Es ist Frühling, und manchmal fast sommerlich warm. Zudem hat sich mein Wohnbereich wieder vergrössert. Die Balkontüren stehen offen. Und der Unterschied zwischen drinnen und draussen verschwindet. Und das Leben wird etwas einfacher, Nicht immer. Aber ganz sicher dann, wenn man draussen sitzt.

Der letzte Samstag begann damit, dass ich, noch nicht ganz wach, die Kaffeekanne und die Pfanne mit Milch vertauschte. Was ich aber erst bemerkte, als ich, nachdem ich wie gewohnt darauf gewartet habe, dass es anfängt nach Kaffee zu riechen, und stattdessen feststellen musste, dass die Milch schon Bekanntschaft gemacht hatte mit der heissen Herdplatte. Ich versuchte, so gut es eben ging und möglichst ohne mir dabei die Finger zu verbrennen, den grössten Teil der Sauerei aufzuwischen. Da tippte mir jemand auf die rechte Schulter. Es war nicht der Geist meines verstorbenen Grossvaters, sondern die Hauswartsfrau, Erschrocken bin ich auf jeden Fall. Und da machte es klick. Der Brandmelder hat gepetzt!
Kann man dem jetzt nicht mal mehr in aller Ruhe die Milch überkochen lassen? Anscheinend nicht. Dabei ist man doch schon genug gestraft mit einer stinkenden Wohnung und einer Herdplatte, die einen mindestens einen halben Tag auf Trab hält und extra viel Zuwendung fordert.

Ich fühlte mich furchtbar. Vor allem, weil der Alarm weder sicht- noch spürbar war und mir deshalb gnadenlos vor Augen führte, dass ich wirklich keinen Pieps mehr höre.
Nicht, dass ich das nicht weiss. Und wie ich das weiss. Aber es ist nicht nötig, sich diesen Umstand 24 Stunden am Tag vor Augen zu halten. Und schon gar nicht, wenn man gerade die Hälfte des Morgenmilchkaffee u.a. in Rauch aufgegangen ist.

In solchen Momenten hilft entweder ein Kaffee in der Cafeteria, oder aber ich setze mich auf den Balkon und schaue dem Grünzeug beim Wachsen uns Blühen zu. Sogar dort, wo ich vor noch gar nicht langer Zeit etwas gesät habe, spriesst es.
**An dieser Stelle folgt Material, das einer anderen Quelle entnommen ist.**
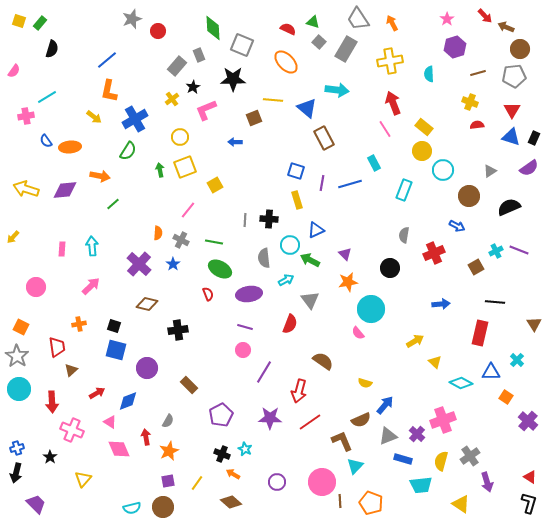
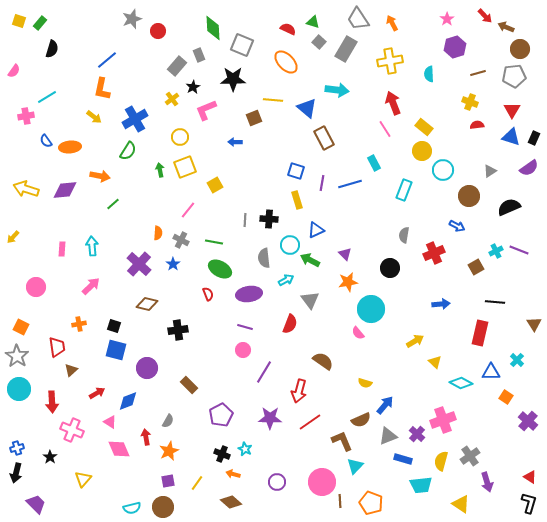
orange L-shape at (109, 91): moved 7 px left, 2 px up
orange arrow at (233, 474): rotated 16 degrees counterclockwise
Allerdings schafft es mein ungeübtes Auge nicht, Unkraut von Blumen - in die Fall Vergiss-mein-nicht und lila Kornblumen - zu unterscheiden. Zumal letzten Herbst das Unkraut tüchtig abgesamt hat, und die Säcke mit Garten- und Zimmerpflanzenerde offen da standen. Und so ist die Wahrscheinlichkeit gross, dass da verschiedene Samen überwintert haben und jetzt aufwachen.
Was die kalten Monate ebenfalls überstanden hat, sind - sehr zu meinem Erstaunen - die COOP-Wildblumen. Eine hat sich letztes Jahr zwar ausgebreitet, aber nicht geblüht. Inzwischen hat sie aufgehört in die Breite zu wachsen, und reckt sich der Sonne entgegen. Ob man das als vielversprechend deuten kann?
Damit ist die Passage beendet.